I am on vacation and thought I might make some cheese. After looking around on the Internet and watching the NE Cheese making video I am sure I understand the process. What I don't understand is how does a person know which culture to use or which company to order from. BTW - If it's just Chevre what makes one person's "award winning" and another person's just average?

This is a serious question and would like to avoid trial and error by your expertise.

Thanks,

Jolene


----------



## buckrun

IMO the freshest milk makes the best chevre. I never let it get cool and never re-heat it- right from the goat at goat temp has been my best result. I use Flora Danica and rennet -that's all. It will be fun to see what every one does.
I used to order from N.E. Cheesemaking but found that when needing larger amts for more reasonable price Dairy Connection worked better.

Vacation? Those still exist? How fun for you!

Lee


----------



## paulaswrld

I make it two ways....as Lee, right from the goat....I use FD (Flora Danica) and MM100 combined. I also make one where I use the morning milk which is now cold, add in my evening milk fresh and the same cultures....I prefer using both cultures but that is just a preference.


----------



## Sondra

and my best is made with rennet and FD


----------



## Bernice

I have the best luck like Lee and Paula, straight from the goat. I bring in the warm milk, strain it immediately and put it in the pot, then measure the temp, it's always at cheesemaking temp this way.
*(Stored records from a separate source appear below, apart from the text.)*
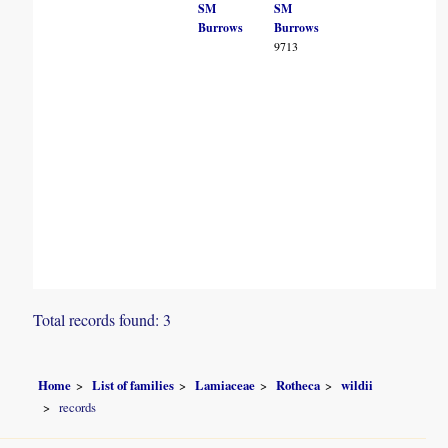
SM
SM
Burrows
Burrows
9713
Total records found: 3
Home
List of families
Lamiaceae
Rotheca
wildii
records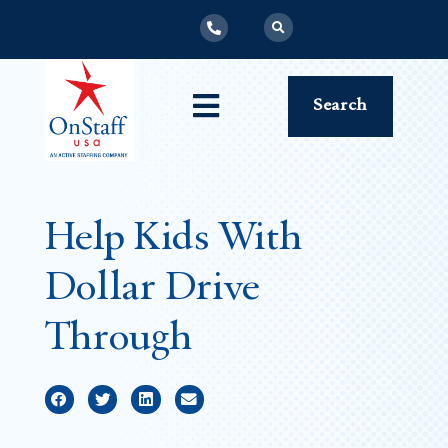
Search
Help Kids With
Dollar Drive
Through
I then put in the rennet and buttermilk and let it sit overnight. I've tried reheating the milk after it cools but it never works right and I don't get good results.


----------



## jillig

So, you get enough curd just using FD? My understanding when I ordered it was that it needed to be used with a meso. of some kind.
that is awesome...will have to try!


----------



## hsmomof4

I use Lee's recipe (mostly...I've adjusted the time draining somewhat) and have great results, but since right now I am only milking 2 kinders, I don't get enough milk at once to make it, so it has to be warmed up. One time, I had some issue with the milk that I wanted to make cheese with (forgot the strip cup, I think, and so the first milk went right into the bucket with the rest on one goat...oops!) and so I decided to pasteurize the milk and then cool it back down to cheese making temp and that worked so well that I do that all the time now (and it's legal to sell it without aging 60 days, since it's been pasteurized). Probably it makes the curd less firm...when I go to drain it, it's almost like a very thick yogurt. I get a very creamy cheese but everyone who tries it loves it.


----------



## nightskyfarm

Jolene, Since I do pasteurize, the key I have found is cooling the milk to the perfect temp for the culture to work and that is around 88 - 90 degrees. I do work in larger batches of 4 gallons and use 1/4 tsp of M100 culture for my chevre and my fresh pressed cheddar. For the chevre, I add the culture and 5 drops of rennet in water to the milk when it has cooled to the optimum temp. You would use 1/4 of those measures for a gallon of milk. I allow the culture to melt into the milk, just resting on the surface, add the rennet and water and stir 3 - 4 times from the bottom of the pot. Cover and set in an even temperatured environment for 12 - 15 hrs. not too hot or too cool. After the culturing, you will lift the pot lid and smell wonderfully cultured milk and it will look like yogurt and have a light layer of whey floating over the top of the curd. I do try to drain off some of the whey without having the curd break and then I use a wisk to cut up the curd. I use old sheeting, washed and bleached of course to drain the curd and hang the bags for 8 - 10 hrs or until you find it to be the right consistency for you. Before, I work the chevre, I let it cool, covered in the refrigerator for 2 -3 hrs. The chevre freezes very well in air tight packaging and stores frozen for a minimum of 2 months. I freeze both my 5 oz logs and 1 lb packages ( for restaurants) with never a complaint over dryness, texture or flavor. Good Luck. Get your cultures from Cathy at Dairy Connection.com! Jennifer


----------



## modeuk

When freezing the chevre do you salt it beforehand or when you have defrosted it?


----------